The amount of money that must be paid by the insurance company in the event of a claim from the policyholder for the risks guaranteed in the insurance program

9. Lapse

When you have life insurance, you as the policyholder are required to pay a premium according to the agreement in the policy. If you don't pay the premium until it exceeds the grace period which is generally  45 days, then your life insurance policy will automatically be canceled or lapse. Avoid cancellation of the policy with the discipline of paying premiums according to the agreement.

When the policy status becomes lapse, insurance protection does not apply. This means that if there is a  lapse  and there is a risk, the insurance company does not bear the risk

You can activate the auto-debit feature available in your bank account to pay premiums automatically. That way,  you can minimize the risk of lapse.

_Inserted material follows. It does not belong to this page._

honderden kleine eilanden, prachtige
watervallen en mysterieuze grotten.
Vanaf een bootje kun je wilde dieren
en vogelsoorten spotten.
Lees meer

Premiums that are not paid beyond the grace period can invalidate the policy (the effective period of the policy stops).

10. Claims

This term refers to the demands made by the policyholder to the insurance company to pay the policyholder's rights according to existing procedures. An easy example, you have life insurance with the addition of health insurance benefits. One time you came down with dengue fever and had to be hospitalized in the hospital.

Dengue fever is a risk that is borne by the insurance company. So, you can file a claim with the insurance company to pay financial compensation in the form of hospitalization and dengue fever treatment.

So, there are 10 important terms in life insurance that you must know and understand. By understanding the important terms in life insurance, you can optimize insurance benefits.